- _EXERCISE BRIEF_:
Nothing but the lines from the one with "良藥房」標誌。購買時應核對包裝上的香港註冊編號，確保" down to the one with "profesionální vůně s" should be returned, exactly and with both ends included, from the material below.

# # # # # # #

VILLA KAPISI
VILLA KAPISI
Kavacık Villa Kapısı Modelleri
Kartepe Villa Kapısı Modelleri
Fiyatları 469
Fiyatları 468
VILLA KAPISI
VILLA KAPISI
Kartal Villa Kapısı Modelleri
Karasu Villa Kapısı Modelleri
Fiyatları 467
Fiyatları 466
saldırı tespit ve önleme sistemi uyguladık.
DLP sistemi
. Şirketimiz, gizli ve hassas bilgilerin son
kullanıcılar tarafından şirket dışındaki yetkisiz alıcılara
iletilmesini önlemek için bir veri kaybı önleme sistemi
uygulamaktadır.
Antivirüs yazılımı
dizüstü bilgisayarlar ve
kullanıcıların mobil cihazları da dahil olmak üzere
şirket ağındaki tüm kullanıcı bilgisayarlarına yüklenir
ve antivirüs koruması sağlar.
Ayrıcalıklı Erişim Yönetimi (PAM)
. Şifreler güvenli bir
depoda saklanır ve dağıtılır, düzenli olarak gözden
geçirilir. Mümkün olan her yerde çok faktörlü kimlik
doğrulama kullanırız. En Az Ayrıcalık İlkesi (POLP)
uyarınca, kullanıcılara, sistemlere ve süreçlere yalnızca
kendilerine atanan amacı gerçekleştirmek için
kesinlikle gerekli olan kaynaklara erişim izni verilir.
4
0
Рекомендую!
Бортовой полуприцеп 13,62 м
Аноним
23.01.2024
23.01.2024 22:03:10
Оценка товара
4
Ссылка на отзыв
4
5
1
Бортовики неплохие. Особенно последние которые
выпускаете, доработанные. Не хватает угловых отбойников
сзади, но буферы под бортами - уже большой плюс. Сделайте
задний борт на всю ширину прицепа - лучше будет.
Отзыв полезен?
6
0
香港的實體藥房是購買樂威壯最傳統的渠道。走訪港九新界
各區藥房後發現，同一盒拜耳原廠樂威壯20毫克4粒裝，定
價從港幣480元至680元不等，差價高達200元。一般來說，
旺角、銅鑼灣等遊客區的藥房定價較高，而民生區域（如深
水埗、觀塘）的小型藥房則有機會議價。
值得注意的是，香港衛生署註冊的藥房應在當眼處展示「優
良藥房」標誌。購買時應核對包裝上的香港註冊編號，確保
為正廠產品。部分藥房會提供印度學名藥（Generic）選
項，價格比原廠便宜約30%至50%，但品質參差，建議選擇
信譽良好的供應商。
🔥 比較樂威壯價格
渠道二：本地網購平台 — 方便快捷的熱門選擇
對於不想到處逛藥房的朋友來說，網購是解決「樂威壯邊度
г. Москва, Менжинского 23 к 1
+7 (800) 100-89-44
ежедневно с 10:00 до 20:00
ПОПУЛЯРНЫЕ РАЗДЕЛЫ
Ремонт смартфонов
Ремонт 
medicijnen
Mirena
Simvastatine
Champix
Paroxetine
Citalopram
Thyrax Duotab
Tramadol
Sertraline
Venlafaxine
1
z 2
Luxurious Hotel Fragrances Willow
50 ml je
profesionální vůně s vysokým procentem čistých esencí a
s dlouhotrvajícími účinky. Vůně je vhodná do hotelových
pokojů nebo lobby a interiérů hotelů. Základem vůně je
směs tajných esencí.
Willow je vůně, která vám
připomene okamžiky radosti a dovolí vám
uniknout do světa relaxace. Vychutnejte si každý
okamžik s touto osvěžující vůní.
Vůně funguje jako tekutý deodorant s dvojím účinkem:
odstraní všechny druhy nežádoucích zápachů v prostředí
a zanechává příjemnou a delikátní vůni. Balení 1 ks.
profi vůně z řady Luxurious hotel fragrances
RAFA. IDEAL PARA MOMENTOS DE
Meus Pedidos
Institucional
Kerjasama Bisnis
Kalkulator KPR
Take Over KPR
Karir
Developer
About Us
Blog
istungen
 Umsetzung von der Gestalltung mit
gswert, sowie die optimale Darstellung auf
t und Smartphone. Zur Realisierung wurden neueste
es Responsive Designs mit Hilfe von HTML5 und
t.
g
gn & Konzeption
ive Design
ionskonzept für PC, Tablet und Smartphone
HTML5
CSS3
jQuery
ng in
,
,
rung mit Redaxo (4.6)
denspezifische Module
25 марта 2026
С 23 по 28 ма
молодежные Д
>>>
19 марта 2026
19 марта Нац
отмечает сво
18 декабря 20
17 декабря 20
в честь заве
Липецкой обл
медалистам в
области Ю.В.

# # # # # # #

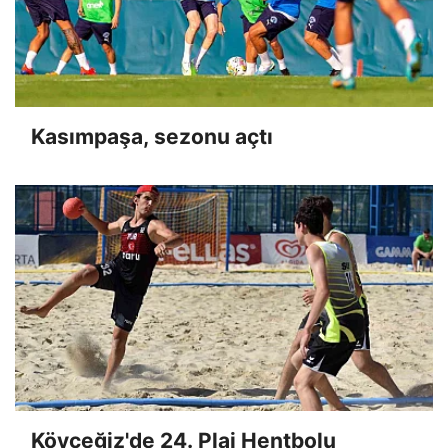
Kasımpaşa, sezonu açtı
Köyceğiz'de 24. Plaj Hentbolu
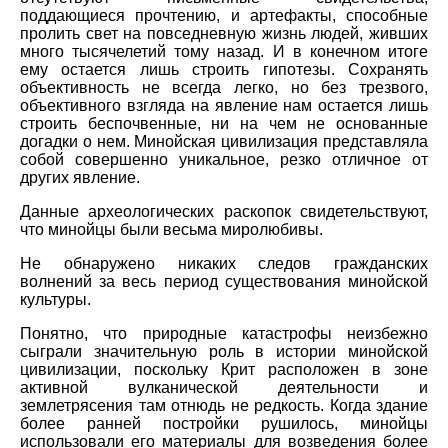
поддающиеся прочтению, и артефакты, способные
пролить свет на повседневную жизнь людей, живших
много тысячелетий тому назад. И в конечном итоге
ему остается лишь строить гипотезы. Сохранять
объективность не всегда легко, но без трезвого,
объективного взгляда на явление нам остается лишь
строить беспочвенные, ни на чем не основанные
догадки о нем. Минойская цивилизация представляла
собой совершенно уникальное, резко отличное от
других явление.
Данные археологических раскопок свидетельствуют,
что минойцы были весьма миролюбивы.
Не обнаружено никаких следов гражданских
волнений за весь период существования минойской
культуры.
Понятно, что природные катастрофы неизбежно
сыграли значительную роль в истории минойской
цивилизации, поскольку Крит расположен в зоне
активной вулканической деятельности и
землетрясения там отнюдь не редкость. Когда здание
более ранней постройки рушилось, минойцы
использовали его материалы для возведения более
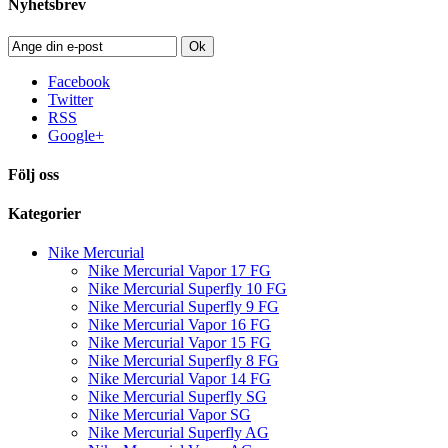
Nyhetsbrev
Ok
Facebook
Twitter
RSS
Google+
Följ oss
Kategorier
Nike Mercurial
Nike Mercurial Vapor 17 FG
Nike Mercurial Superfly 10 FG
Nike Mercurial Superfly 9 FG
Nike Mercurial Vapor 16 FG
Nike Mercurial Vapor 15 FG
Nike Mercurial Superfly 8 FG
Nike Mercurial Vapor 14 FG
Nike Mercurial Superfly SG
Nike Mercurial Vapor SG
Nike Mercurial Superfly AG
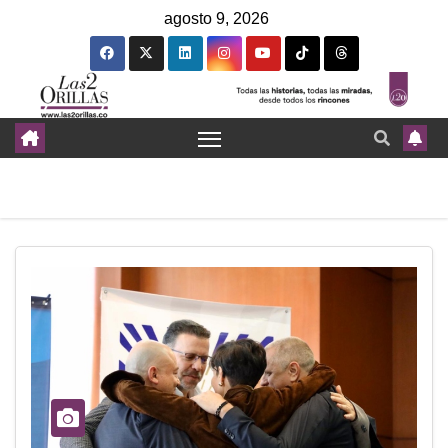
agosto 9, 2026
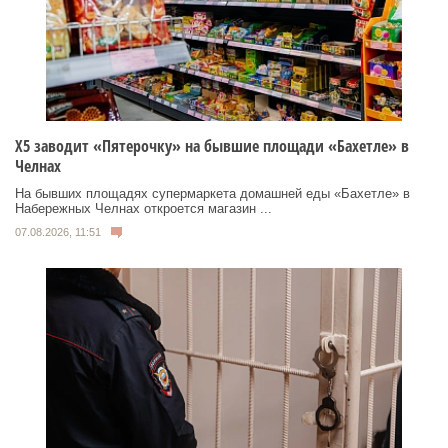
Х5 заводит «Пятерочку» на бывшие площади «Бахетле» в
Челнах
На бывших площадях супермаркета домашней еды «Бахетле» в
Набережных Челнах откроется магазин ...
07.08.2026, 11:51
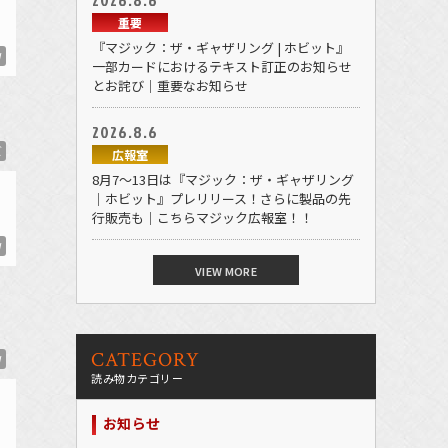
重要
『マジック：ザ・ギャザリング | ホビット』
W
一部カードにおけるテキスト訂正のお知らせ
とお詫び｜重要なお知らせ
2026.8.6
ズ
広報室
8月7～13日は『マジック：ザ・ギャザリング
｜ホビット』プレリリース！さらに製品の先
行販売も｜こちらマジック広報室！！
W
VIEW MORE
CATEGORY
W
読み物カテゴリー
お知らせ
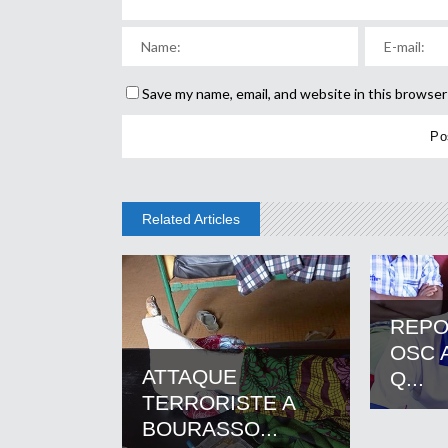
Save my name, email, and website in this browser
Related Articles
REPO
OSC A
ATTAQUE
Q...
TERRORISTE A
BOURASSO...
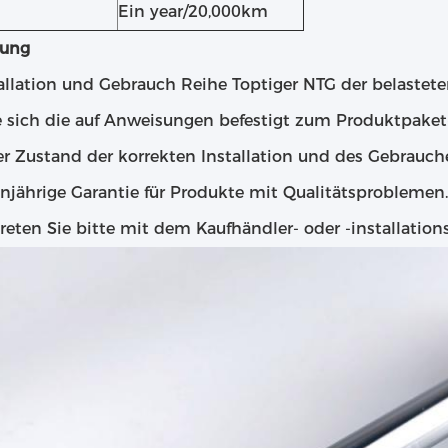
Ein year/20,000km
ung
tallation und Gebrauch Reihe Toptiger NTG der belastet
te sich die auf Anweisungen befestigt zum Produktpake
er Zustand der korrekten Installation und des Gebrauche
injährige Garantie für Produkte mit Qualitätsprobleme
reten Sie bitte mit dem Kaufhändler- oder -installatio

# # # # # # #

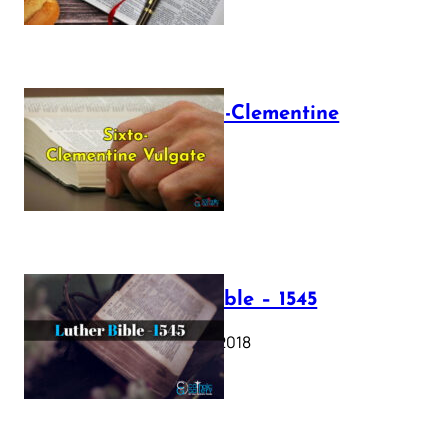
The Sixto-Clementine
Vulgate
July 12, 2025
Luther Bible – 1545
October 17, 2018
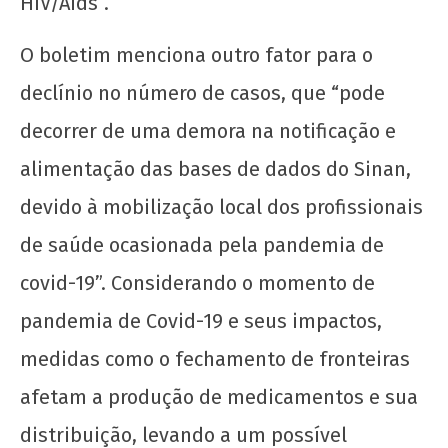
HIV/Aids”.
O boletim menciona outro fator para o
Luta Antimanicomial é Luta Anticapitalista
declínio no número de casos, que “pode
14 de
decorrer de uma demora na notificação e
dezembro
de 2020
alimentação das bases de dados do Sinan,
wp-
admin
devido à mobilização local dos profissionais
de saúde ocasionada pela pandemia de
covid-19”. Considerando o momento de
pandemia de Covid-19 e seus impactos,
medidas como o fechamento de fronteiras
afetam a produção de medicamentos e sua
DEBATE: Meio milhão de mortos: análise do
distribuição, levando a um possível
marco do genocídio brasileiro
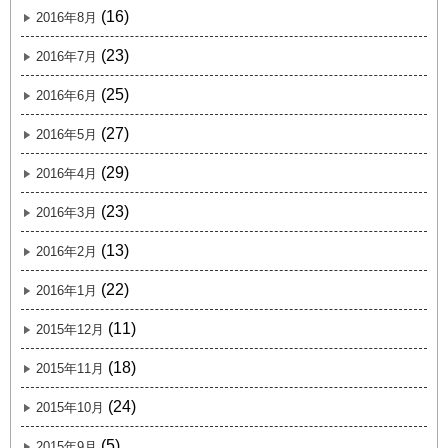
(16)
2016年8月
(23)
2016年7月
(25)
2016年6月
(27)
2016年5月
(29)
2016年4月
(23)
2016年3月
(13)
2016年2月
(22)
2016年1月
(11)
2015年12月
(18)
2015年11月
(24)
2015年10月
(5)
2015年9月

# # # # # # #

- _WRITTEN ANSWER_:
良藥房」標誌。購買時應核對包裝上的香港註冊編號，確保
為正廠產品。部分藥房會提供印度學名藥（Generic）選
項，價格比原廠便宜約30%至50%，但品質參差，建議選擇
信譽良好的供應商。
🔥 比較樂威壯價格
渠道二：本地網購平台 — 方便快捷的熱門選擇
對於不想到處逛藥房的朋友來說，網購是解決「樂威壯邊度
г. Москва, Менжинского 23 к 1
+7 (800) 100-89-44
ежедневно с 10:00 до 20:00
ПОПУЛЯРНЫЕ РАЗДЕЛЫ
Ремонт смартфонов
Ремонт 
medicijnen
Mirena
Simvastatine
Champix
Paroxetine
Citalopram
Thyrax Duotab
Tramadol
Sertraline
Venlafaxine
1
z 2
Luxurious Hotel Fragrances Willow
50 ml je
profesionální vůně s vysokým procentem čistých esencí a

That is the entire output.